How about some mousse? :bounce: I actually tried that with Jackson but it didn't hold. I thought he could see through his bangs until today when I was throwing some training bits and realized he couldn't see them! I'm going to try the double ponytail thing . . .


----------



## pjewel (Apr 11, 2007)

I miss his usual gorgeous bangs look. Am I allowed to say that???


----------



## mintchip (Apr 19, 2007)

pjewel said:


> I miss his usual gorgeous bangs look. Am I allowed to say that???


Yes and I almost cut them myself this morning in :frusty:
I always heard hair irritating eyes cause tear stain  and didn't want that


----------



## Lina (Apr 26, 2007)

Sally, that's exactly why I cut Kubrick's bangs! I really missed seeing his eyes. I'm sure that Oliver can still see, though, even with the hair over his eyes. Kubrick definitely could.


----------



## Jane (Jun 2, 2007)

Sally, you can try one of those tiny mini-jaw clips, and place it just high enough to put those bangs up. Or you can try two rubber bands, one lower (closer towards the nose) to catch the shortest hairs, and then another one up higher to catch the first clump plus surrounding longer hairs....
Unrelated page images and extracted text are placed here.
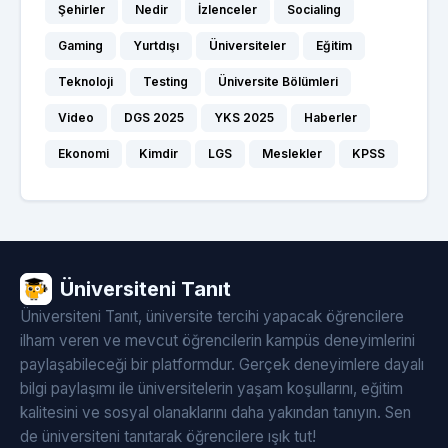
Şehirler
Nedir
İzlenceler
Socialing
Gaming
Yurtdışı
Üniversiteler
Eğitim
Teknoloji
Testing
Üniversite Bölümleri
Video
DGS 2025
YKS 2025
Haberler
Ekonomi
Kimdir
LGS
Meslekler
KPSS
Üniversiteni Tanıt
Üniversiteni Tanıt, üniversite tercihi yapacak öğrencilere
ilham veren ve mevcut öğrencilerin kampüs deneyimlerini
paylaşabileceği bir platformdur. Gerçek deneyimlere dayalı
bilgi paylaşımı ile üniversitelerin yaşam koşullarını, eğitim
kalitesini ve sosyal olanaklarını daha yakından tanıyın. Sen
de üniversiteni tanıtarak öğrencilere ışık tut!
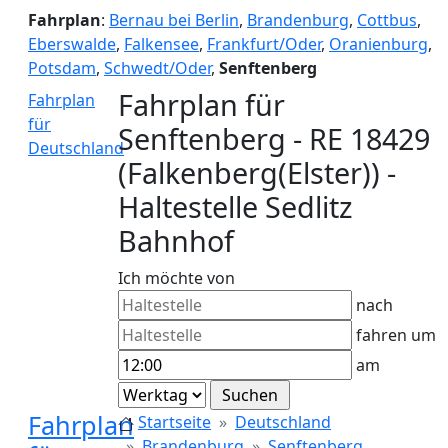
Fahrplan
:
Bernau bei Berlin
,
Brandenburg
,
Cottbus
,
Eberswalde
,
Falkensee
,
Frankfurt/Oder
,
Oranienburg
,
Potsdam
,
Schwedt/Oder
,
Senftenberg
Fahrplan für
Fahrplan
für
Senftenberg - RE 18429
Deutschland
(Falkenberg(Elster)) -
Haltestelle Sedlitz
Bahnhof
Ich möchte von
nach
fahren um
am
Fahrplan
Startseite
Deutschland
Brandenburg
Senftenberg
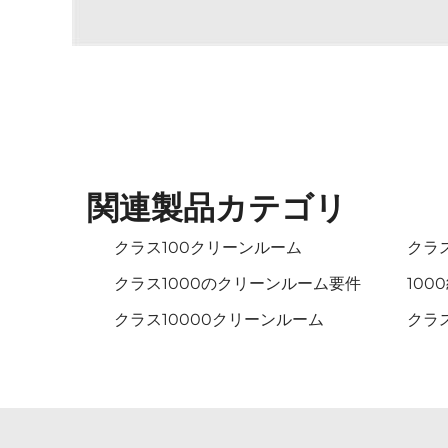
関連製品カテゴリ
クラス100クリーンルーム
クラ
クラス1000のクリーンルーム要件
10
クラス10000クリーンルーム
クラ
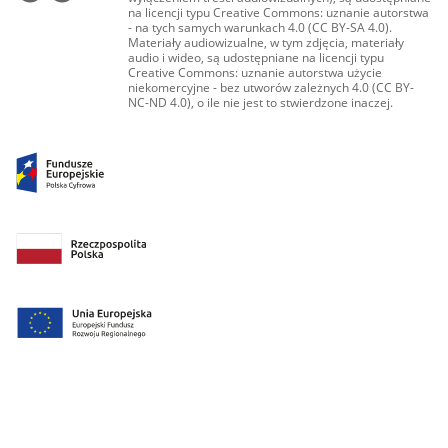
na licencji typu Creative Commons: uznanie autorstwa
- na tych samych warunkach 4.0 (CC BY-SA 4.0).
Materiały audiowizualne, w tym zdjęcia, materiały
audio i wideo, są udostępniane na licencji typu
Creative Commons: uznanie autorstwa użycie
niekomercyjne - bez utworów zależnych 4.0 (CC BY-
NC-ND 4.0), o ile nie jest to stwierdzone inaczej.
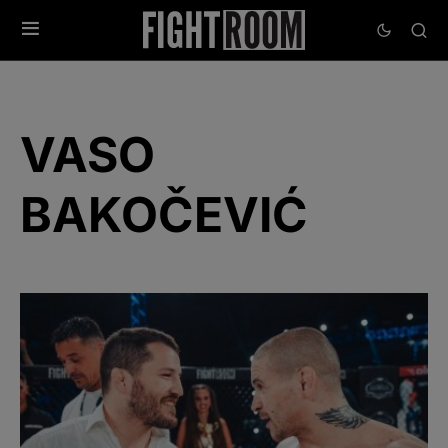
VASO
BAKOČEVIĆ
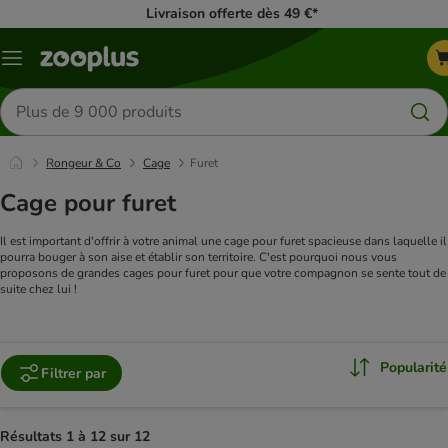
Livraison offerte dès 49 €*
Menu
Rechercher
des
produits
Rongeur & Co
Cage
Furet
Cage pour furet
Il est important d'offrir à votre animal une cage pour furet spacieuse dans laquelle il
pourra bouger à son aise et établir son territoire. C'est pourquoi nous vous
proposons de grandes cages pour furet pour que votre compagnon se sente tout de
suite chez lui !
Popularité
Filtrer par
Résultats 1 à 12 sur 12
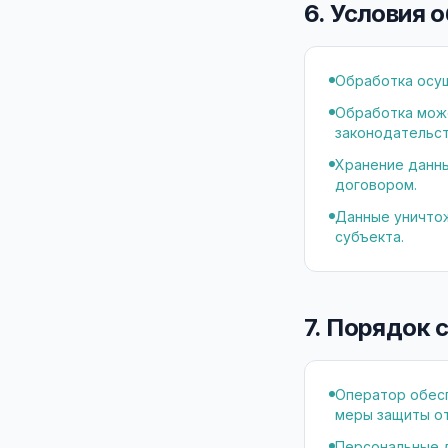
6. Условия
Обработка осущ
Обработка може
законодательст
Хранение данны
договором.
Данные уничтож
субъекта.
7. Порядок 
Оператор обес
меры защиты от
Персональные д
Or is that just too much work?


----------



## mintchip (Apr 19, 2007)

Jane----it isn't to much work but Comet pulls Oliver's hair and clips
Carolina I LOVE seeing their eyes!


----------



## marjrc (Jan 13, 2007)

Awwww, what a cute ragamuffin! lol I like the idea of a couple of braids, if you can manage it. They may look funny at first, but might hold better when playing with Comet.


----------



## Missy (Nov 6, 2006)

I have no thoughts Sally--- but I just have to say Oliver is absolutely the cutest Hav I have seen today. Ok-- in the thread. but Oliver is still the Hav of my dreams. 

seriously, I believe Suzanne was explaining "the Sierra cut" and she said she clipped the hair right above the eye bows shorter so the longer hair just stands up a bit? would this be an option for you? or are you trying to grow out au naturale?


----------



## JanB (Oct 26, 2007)

Sally, I cut Tessa's bangs once and am now growing them out so they are at that in-between stage. i put a small 'topknot' right between the eyes much like Maryam described. I 'have to' see the eyes and this works well.

By the way, he is a cutie! :biggrin1:


----------



## JCChaplin (Oct 2, 2007)

Sally,
you mentioned the hair in their eyes causing tear stains. Well, I would like to tell you my recent experience. Charlie, my Hav, is 9 months old and we have had him on angels eyes for 6 months for tear stains. I clip some of the hair near the inside corner of his eyes, but he still had stains, although somewhat better than he originally had. Then, last week, his eye area was very red and inflammed. I took him to the vet who proceeded to shave the hair around the inside corner of his eyes. all of a sudden, the eye stains are gone! No gunky stuff there anymore! Charlie looks a lot like Oliver-same color! I have been trimming his bangs over his eyes in between grooming appointments and I let the rest of it part on the top of his head. I also love the mini sheepdog look, but I think the hair is the cause of irritation and, besides, they have the cutest eyes!!
Good luck,
JCChaplin


----------



## mintchip (Apr 19, 2007)

Thanks JCChaplin I'd love to see a photo of Charlie


----------